■ What is being asked ■
Copy every line from the records below that carries the word "Aller".
================
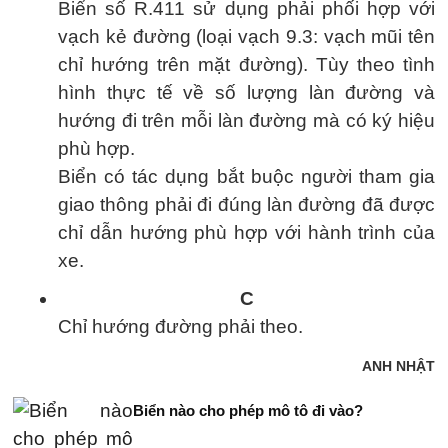
Biển số R.411 sử dụng phải phối hợp với
vạch kẻ đường (loại vạch 9.3: vạch mũi tên
chỉ hướng trên mặt đường). Tùy theo tình
hình thực tế về số lượng làn đường và
hướng đi trên mỗi làn đường mà có ký hiệu
phù hợp.
Biển có tác dụng bắt buộc người tham gia
giao thông phải đi đúng làn đường đã được
chỉ dẫn hướng phù hợp với hành trình của
xe.
C
Chỉ hướng đường phải theo.
ANH NHẬT
Biển nào cho phép mô tô đi vào?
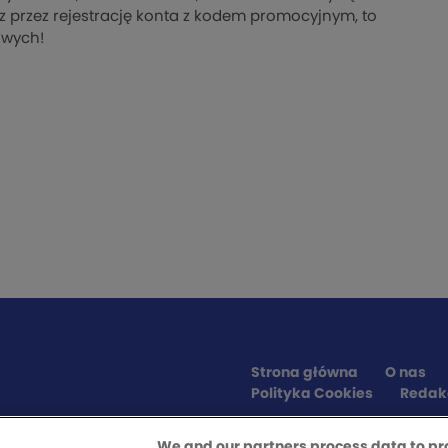
esz przez rejestrację konta z kodem promocyjnym, to
owych!
Strona główna
O nas
Polityka Cookies
Redak
We and our partners process data to pr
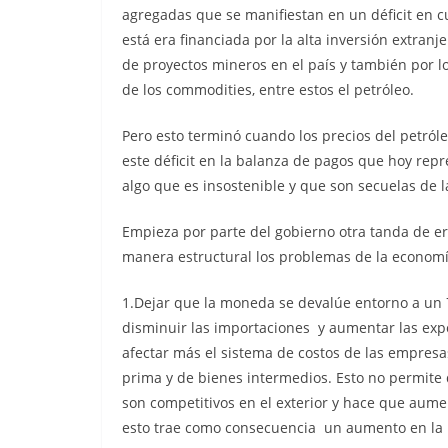
agregadas que se manifiestan en un déficit en c
está era financiada por la alta inversión extranj
de proyectos mineros en el país y también por lo
de los commodities, entre estos el petróleo.
Pero esto terminó cuando los precios del petró
este déficit en la balanza de pagos que hoy rep
algo que es insostenible y que son secuelas de
Empieza por parte del gobierno otra tanda de e
manera estructural los problemas de la economía 
1.Dejar que la moneda se devalúe entorno a un 70
disminuir las importaciones y aumentar las expor
afectar más el sistema de costos de las empresa
prima y de bienes intermedios. Esto no permite 
son competitivos en el exterior y hace que aumen
esto trae como consecuencia un aumento en la i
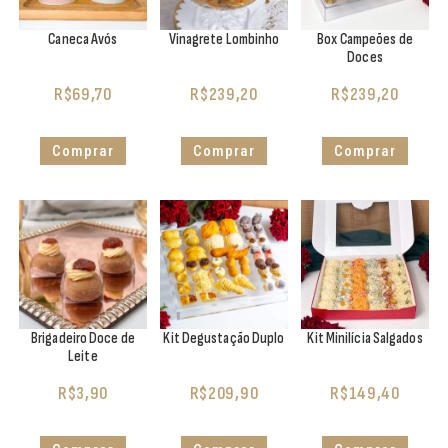
Caneca Avós
Vinagrete Lombinho
Box Campeões de
Doces
R$
69,70
R$
239,20
R$
239,20
Comprar
Comprar
Comprar
Brigadeiro Doce de
Kit Degustação Duplo
Kit Minilícia Salgados
Leite
R$
3,90
R$
209,90
R$
149,40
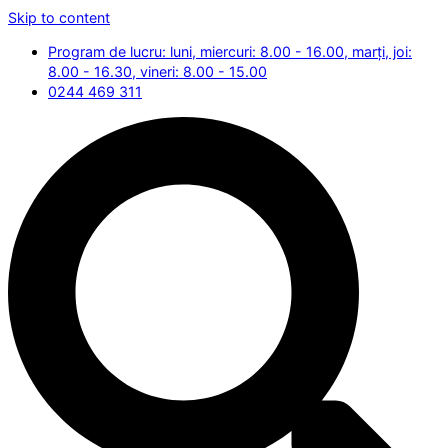
Skip to content
Program de lucru: luni, miercuri: 8.00 - 16.00, marți, joi:
8.00 - 16.30, vineri: 8.00 - 15.00
0244 469 311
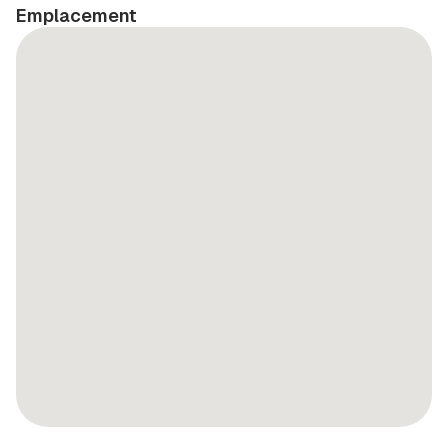
Emplacement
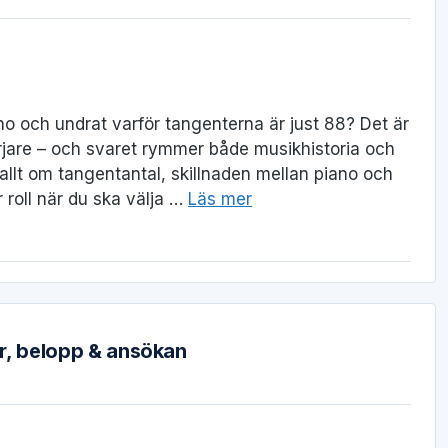
ano och undrat varför tangenterna är just 88? Det är
rjare – och svaret rymmer både musikhistoria och
allt om tangentantal, skillnaden mellan piano och
roll när du ska välja …
Läs mer
r, belopp & ansökan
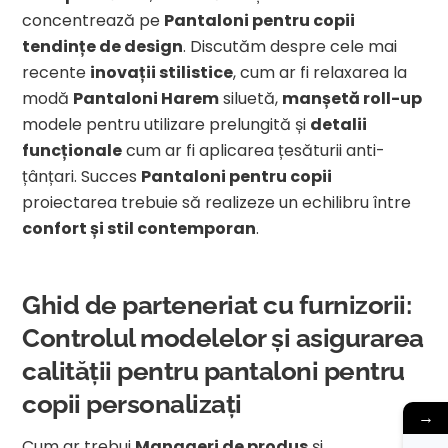
concentrează pe
Pantaloni pentru copii
tendințe de design
. Discutăm despre cele mai
recente
inovații stilistice
, cum ar fi relaxarea la
modă
Pantaloni Harem
siluetă,
manșetă roll-up
modele pentru utilizare prelungită și
detalii
funcționale
cum ar fi aplicarea țesăturii anti-
țânțari. Succes
Pantaloni pentru copii
proiectarea trebuie să realizeze un echilibru între
confort și stil contemporan
.
Ghid de parteneriat cu furnizorii:
Controlul modelelor și asigurarea
calității pentru pantaloni pentru
copii personalizați
→
Cum ar trebui
Manageri de produs
și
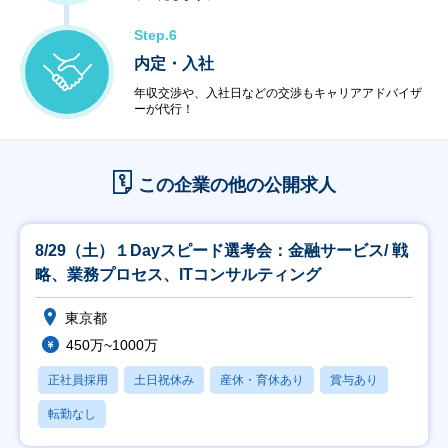
Step.6
内定・入社
年収交渉や、入社日などの交渉もキャリアアドバイザ
ーが代行！
この企業の他の公開求人
8/29（土）１Dayスピード選考会：金融サービス/ 戦
略、業務プロセス、ITコンサルティング
東京都
450万~1000万
正社員採用
土日祝休み
産休・育休あり
賞与あり
転勤なし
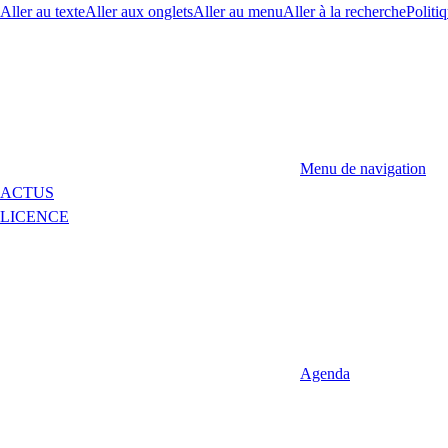
Aller au texte
Aller aux onglets
Aller au menu
Aller à la recherche
Politiq
Menu de navigation
ACTUS
LICENCE
Agenda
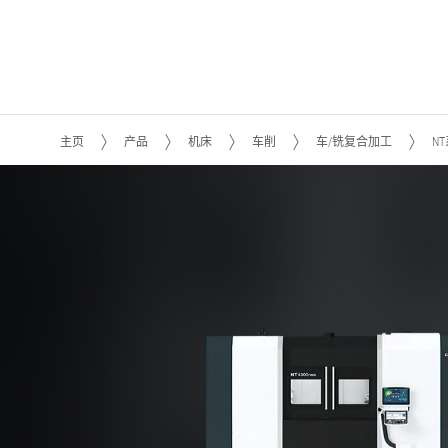
主页
产品
机床
车削
车/铣复合加工
N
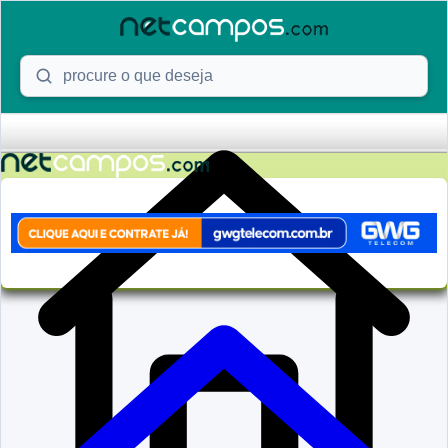
Skip to content
Procure o que deseja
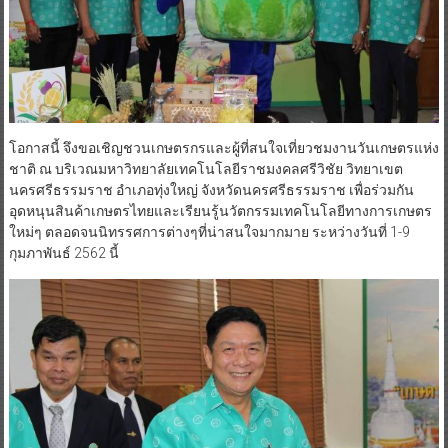
โอกาสนี้ จึงขอเชิญชวนเกษตรกรและผู้ที่สนใจเที่ยวชมงานวันเกษตรแห่ง
ชาติ ณ บริเวณมหาวิทยาลัยเทคโนโลยีราชมงคลศรีวิชัย วิทยาเขต
นครศรีธรรมราช อำเภอทุ่งใหญ่ จังหวัดนครศรีธรรมราช เพื่อร่วมกัน
อุดหนุนสินค้าเกษตรไทยและเรียนรู้นวัตกรรมเทคโนโลยีทางการเกษตร
ใหม่ๆ ตลอดจนนิทรรศการต่างๆที่น่าสนใจมากมาย ระหว่างวันที่ 1-9
กุมภาพันธ์ 2562 นี้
================
■ Written reply ■
Aller au texte
Aller aux onglets
Aller au menu
Aller à la recherche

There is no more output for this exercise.